It was summer 2024 and Lydia Whelan was tired. She wasn’t feeling like herself but put that down to the stresses and busy nature of modern living. When she discovered an indentation on her breast, however, she realised she needed to see a doctor.

Her doctor referred her for a biopsy, after which the then 32-year-old was diagnosed with stage 2 breast cancer.

“When I heard that, sure the waterworks started. My whole world felt like it was crashing around me. I was just like how? My partner was beside me and he was sobbing his heart out,” she said.

“I took that day to digest the news, I was very emotional. The next day when I got up out of bed, I thought ‘OK, what do I have to do today about this’?”

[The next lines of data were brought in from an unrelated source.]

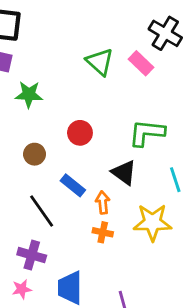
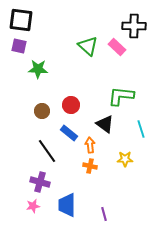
black cross: (165, 33) -> (134, 26), turned -30
red circle: (80, 133) -> (71, 105), moved
yellow star: (152, 222) -> (125, 159), size x0.6

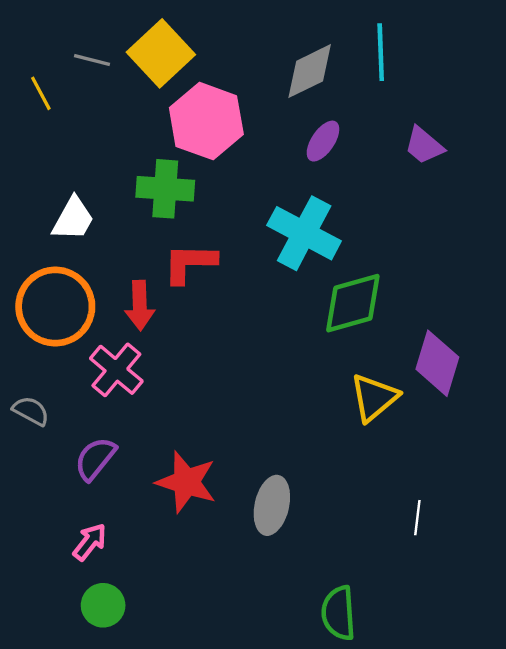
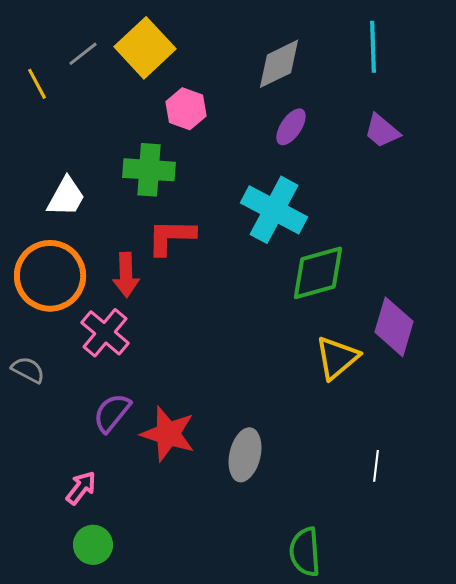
cyan line: (381, 52) -> (373, 47), moved
gray line: (92, 60) -> (83, 54), turned -52
pink hexagon: (206, 121) -> (186, 109), size x0.6
purple semicircle: (95, 459) -> (112, 413), moved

Whelan’s breast cancer is what’s known as HER2+, which is very aggressive, but doctors said very treatable.

This, according to William Gallagher, professor of cancer biology at University College Dublin (UCD), is one of the biggest changes that has happened in recent years in terms of cancer treatment and research.

“HER2+ used to be very difficult to treat. About 15 per cent of breast cancers have high levels of this protein called HER2 and it’s like a switch, it turns on the cancer and makes it very aggressive,” he says.

However, in recent years, various drugs have been developed to “turn off that switch” and target the protein “in different ways and in a more sophisticated manner”.